Il miraggio del corpo è ovunque straordinario. E il solo oggetto sul quale valga la pena di concentrarsi, non come fonte di piacere o di sesso, ma come oggetto di cui farsi carico con infinita sollecitudine, nell’ossessione della défaillance e della prestazione negativa. Il corpo è vezzeggiato nella perversa certezza della sua inutilità, nella totale certezza della sua non resurrezione. Infatti il corpo che si pone il problema della propria esistenza è per metà già morto: il suo culto attuale, tra lo yoga e l’estasi, è dunque una preoccupazione funebre. La cura che ci si prende di lui mentre è in vita prefigura il maquillage delle imprese funebri, col sorriso fissato sulla faccia della morte.
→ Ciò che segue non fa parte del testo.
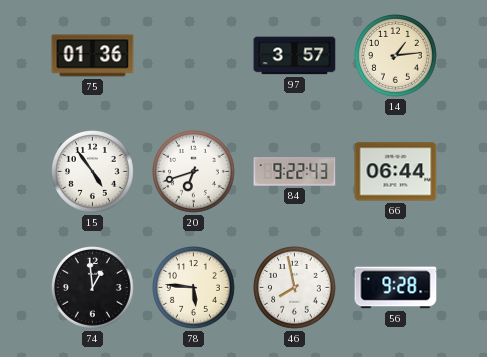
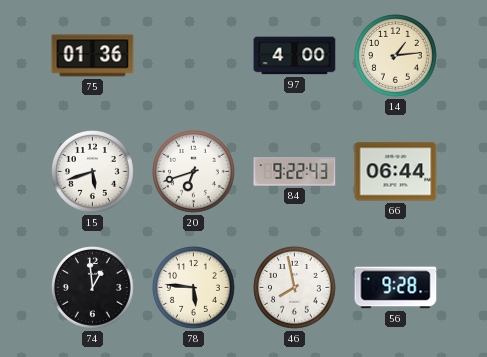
97: 3:57 -> 4:00
15: 4:54 -> 5:42
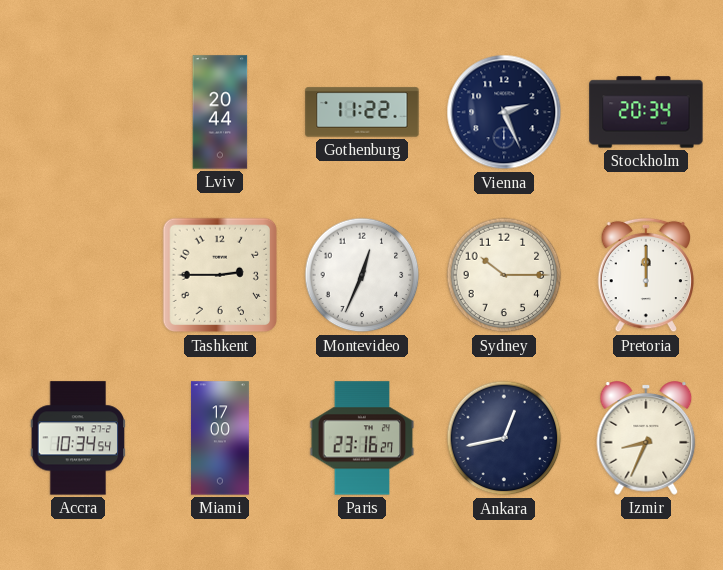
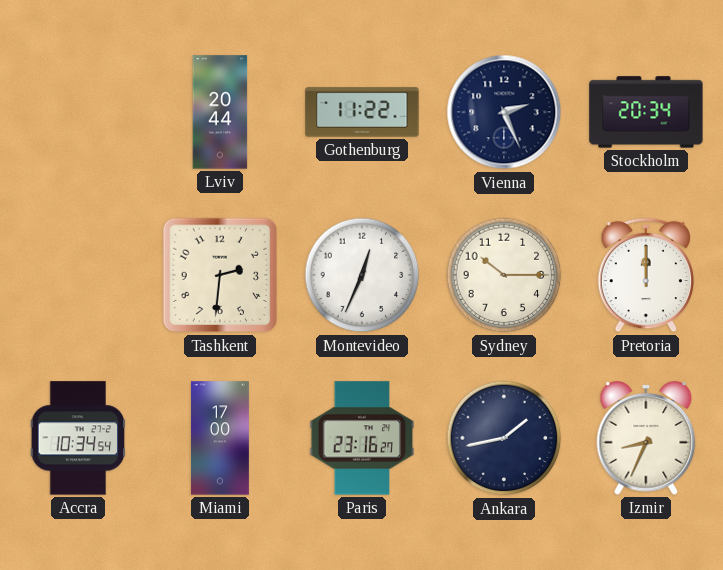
Tashkent: 2:45 -> 2:31
Ankara: 12:43 -> 1:43
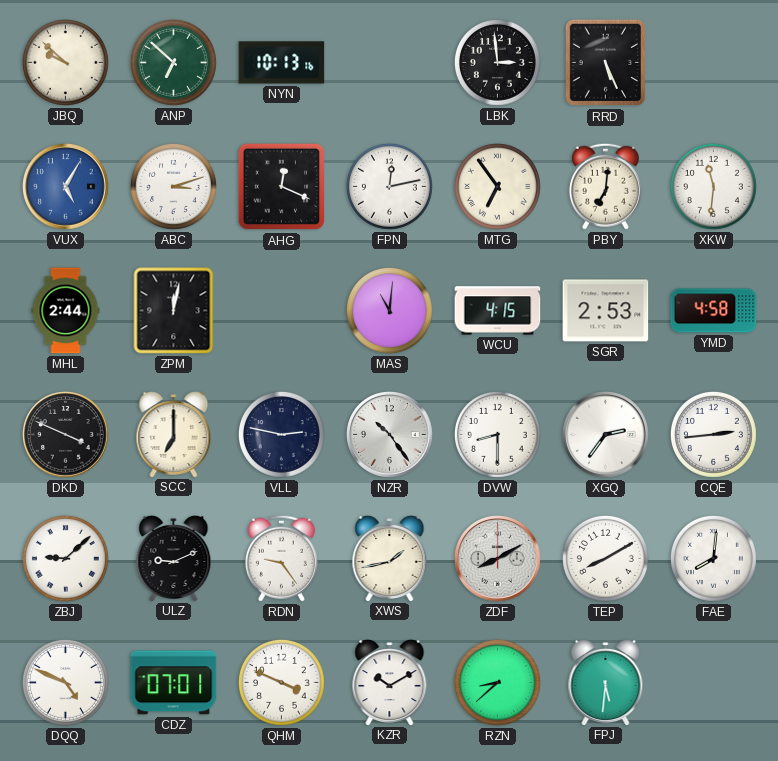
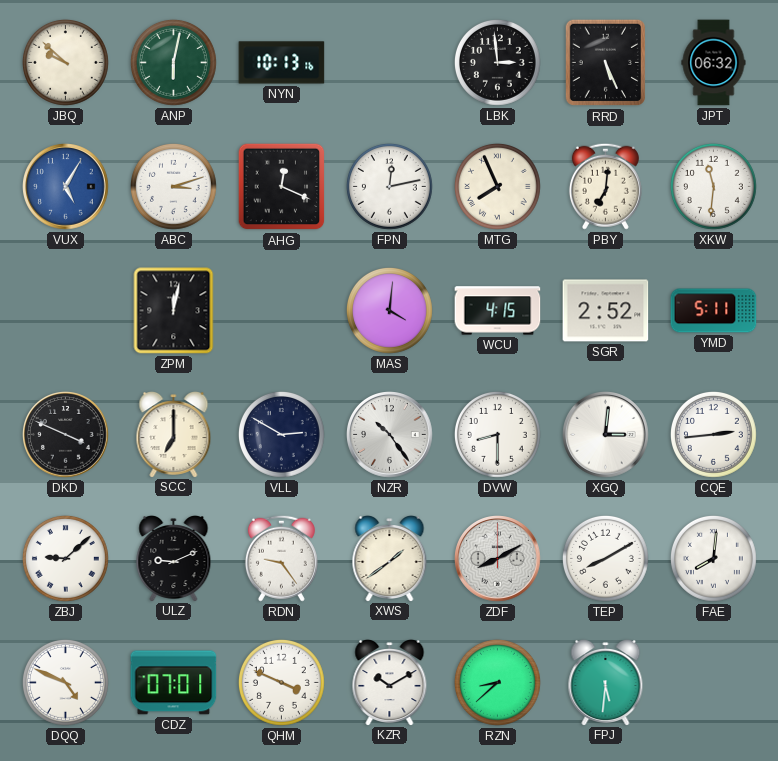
ANP: 6:52 -> 6:02
JPT: none -> 06:32
MTG: 6:54 -> 7:56
MHL: 2:44 -> none
MAS: 11:01 -> 4:01
SGR: 2:53 -> 2:52
YMD: 4:58 -> 5:11
VLL: 2:47 -> 2:50
XGQ: 2:36 -> 3:01
XWS: 1:43 -> 1:39
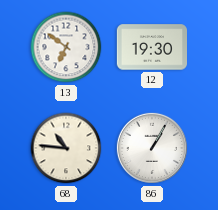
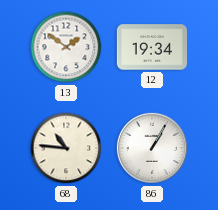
13: 6:51 -> 1:51
12: 19:30 -> 19:34
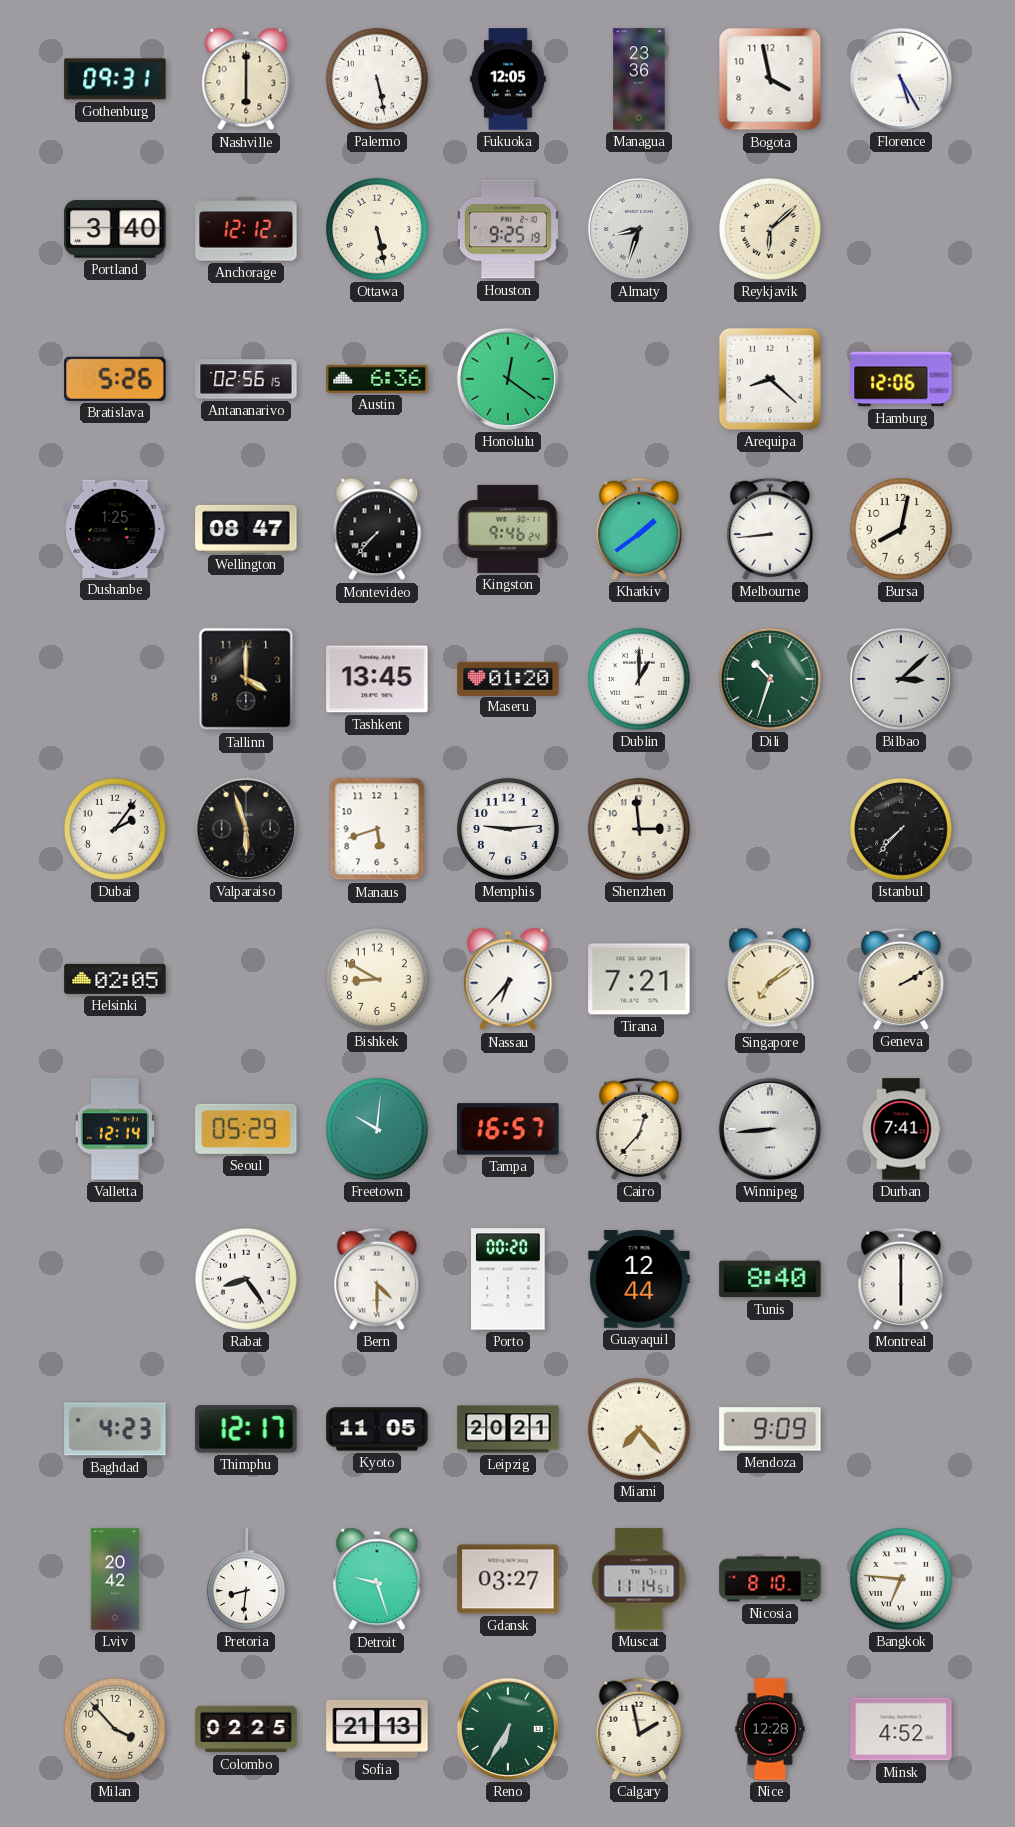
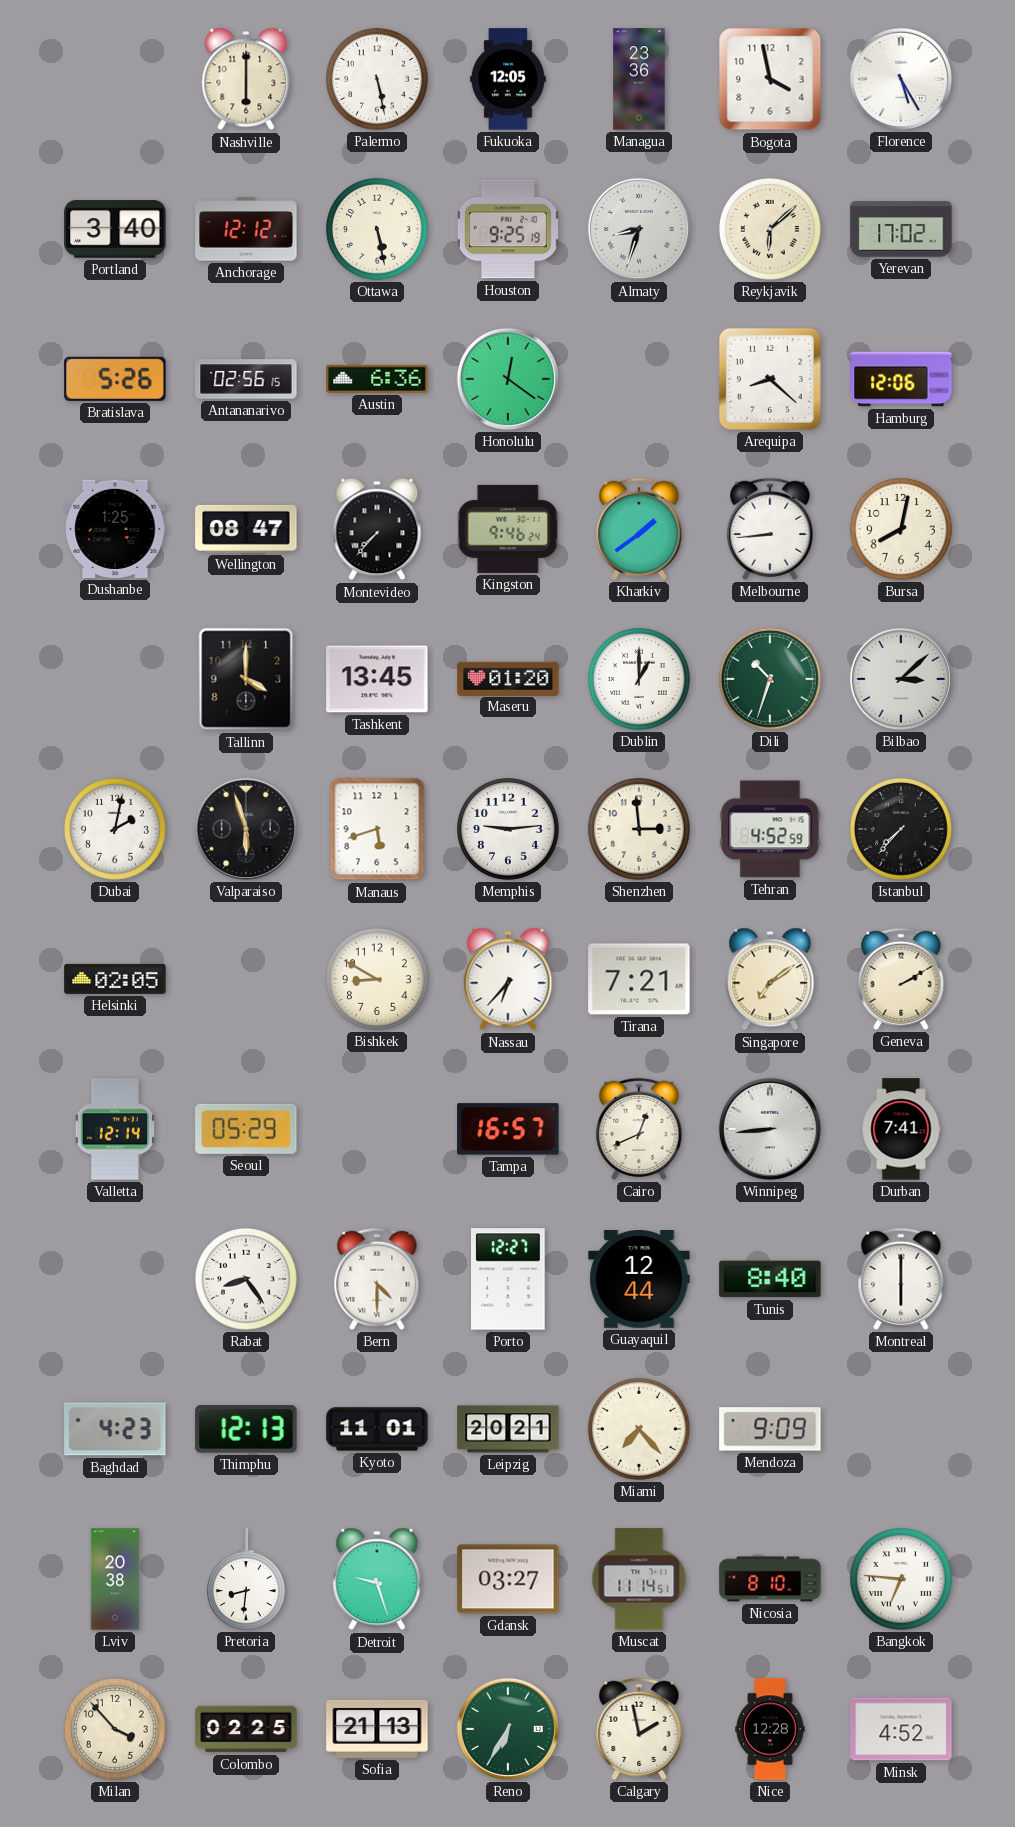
Gothenburg: 09:31 -> none
Yerevan: none -> 17:02
Dubai: 2:06 -> 2:02
Tehran: none -> 4:52
Freetown: 10:01 -> none
Cairo: 12:37 -> 12:41
Porto: 00:20 -> 12:27
Thimphu: 12:17 -> 12:13
Kyoto: 11:05 -> 11:01
Lviv: 20:42 -> 20:38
Tutto consiste nell’essere fissati su qualcosa. Non si tratta di essere – e nemmeno di avere – un corpo, ma di essere fissati sul proprio corpo. Fissati sul sesso, fissati sul proprio desiderio. Concentrati sulle proprie funzioni come su dei differenziali d’energia o su degli schermi video. Edonismo come fissazione: il corpo è uno scenario la cui curiosa melopea igienista corre fra innumerevoli stabilimenti del culturismo, di muscolarismo, di stimolazione e di simulazione che vanno da Venezia a Trupanga Canyon, e che descrivono un’ossessione collettiva asessuata.
E a quest’ossessione fa da contrappunto l’altra, di essere fissati sul proprio cervello. Quel che la gente contempla o crede di contemplare sullo schermo del word-processor o del computer sono le operazioni del proprio cervello. Oggi non è più nel fegato o nelle visceri, e nemmeno nel cuore o nello sguardo che si cerca di leggere, ma semplicemente nel cervello, di cui si vorrebbe rendere visibili i miliardi di connessioni, e assistere al loro svolgimento come in un videogame. Quel che ci affascina è lo spettacolo offerto dal cervello e dal suo funzionamento. Ci piacerebbe poter vedere lo svolgimento superstizioso dei nostri pensieri. E anche questa è una superstizione.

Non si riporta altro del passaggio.